Analyst Ratings Changes
DOCU has been the topic of several research reports. Needham & Company LLC restated a “hold” rating on shares of Docusign in a research note on Friday. Morgan Stanley lowered their target price on Docusign from $90.00 to $69.00 and set an “equal weight” rating on the stock in a research note on Wednesday, March 18th. Citizens Jmp lowered their target price on Docusign from $124.00 to $86.00 and set a “market outperform” rating on the stock in a research note on Wednesday, March 18th. Royal Bank Of Canada reduced their price target on Docusign from $70.00 to $55.00 and set a “sector perform” rating for the company in a research report on Wednesday, March 18th. Finally, Robert W. Baird reduced their price target on Docusign from $75.00 to $55.00 and set a “neutral” rating for the company in a research report on Wednesday, March 18th. Three equities research analysts have rated the stock with a Buy rating, fifteen have assigned a Hold rating and one has given a Sell rating to the stock. According to data from MarketBeat, the company currently has an average rating of “Hold” and a consensus target price of $60.27.

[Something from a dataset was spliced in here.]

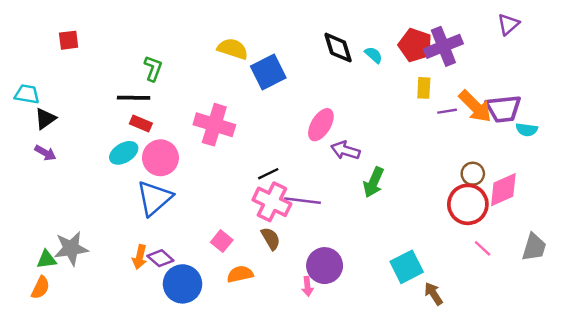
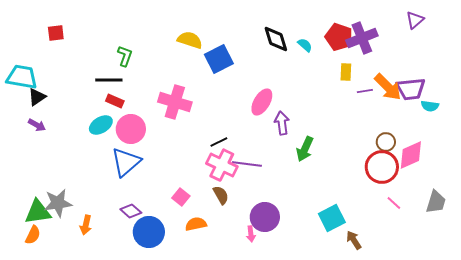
cyan trapezoid: (27, 94) -> (22, 77), size x1.5
purple arrow: (345, 150) -> (282, 123), turned 65
orange arrow: (140, 257) -> (86, 225), moved
green triangle: (47, 259) -> (38, 212), size x1.6

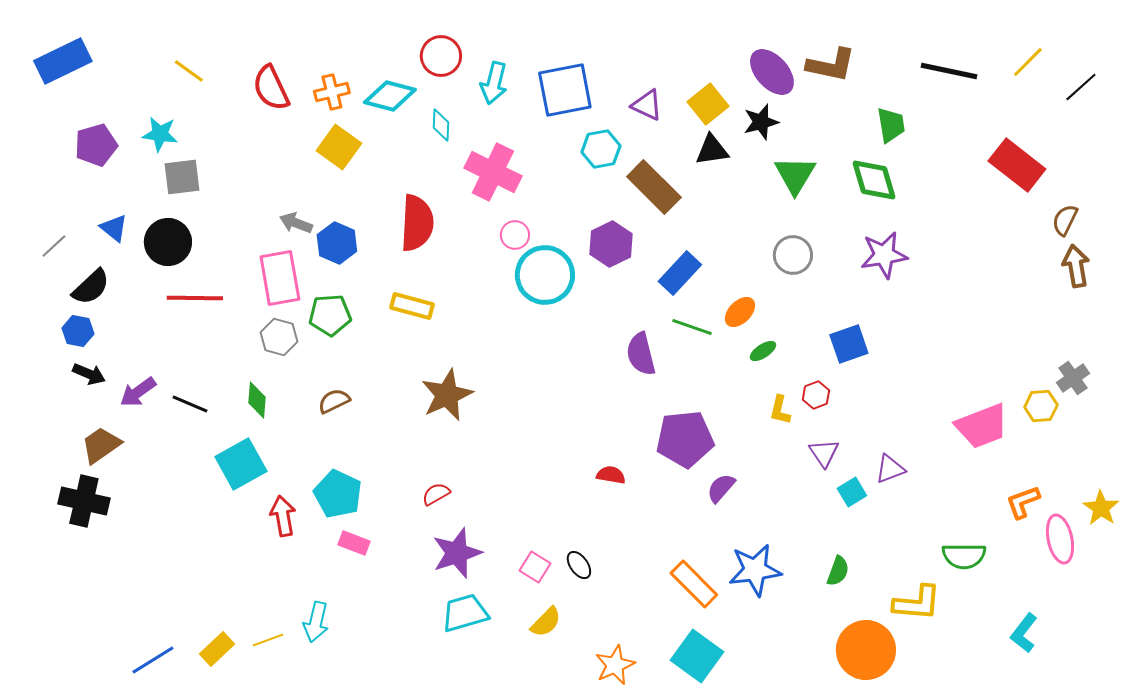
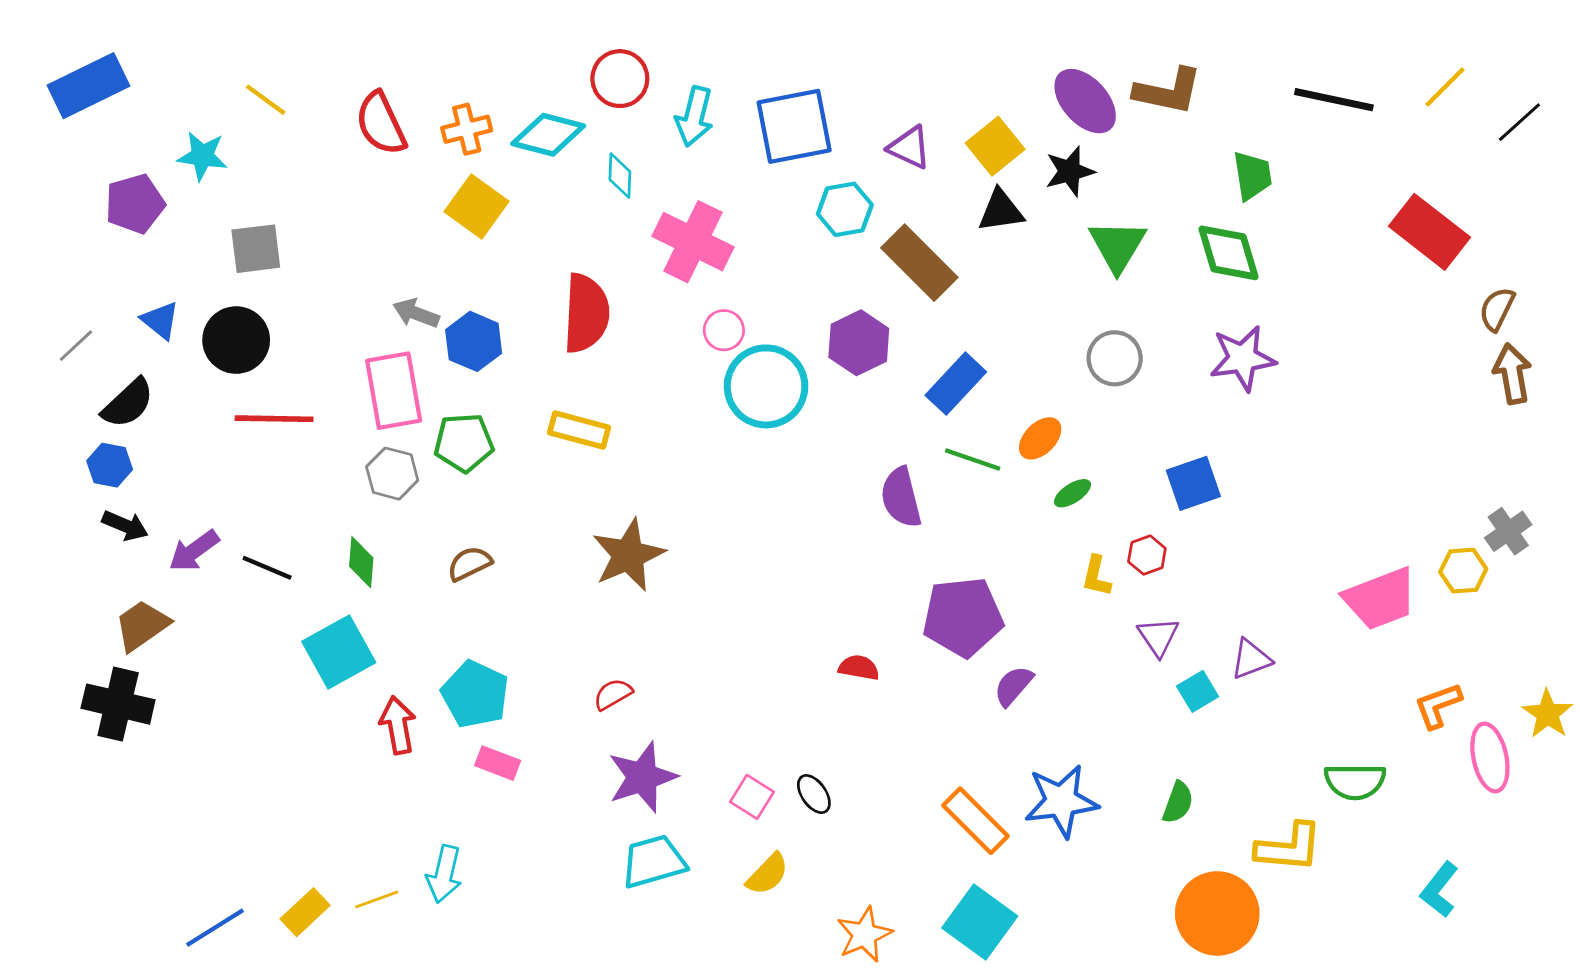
cyan star: (160, 134) -> (202, 156), moved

Check Out Our Latest Research Report on Docusign
About Docusign
DocuSign, Inc (NASDAQ: DOCU) is a leading provider of electronic signature and digital transaction management solutions. The company’s flagship offering, DocuSign eSignature, enables organizations to send, sign and manage legally binding electronic agreements securely in the cloud. Beyond eSignature, DocuSign’s Agreement Cloud combines contract lifecycle management, document generation, and workflow automation to streamline agreement processes from initiation through execution and storage.
DocuSign’s platform serves a diverse customer base spanning industries such as finance, real estate, healthcare, technology, and government.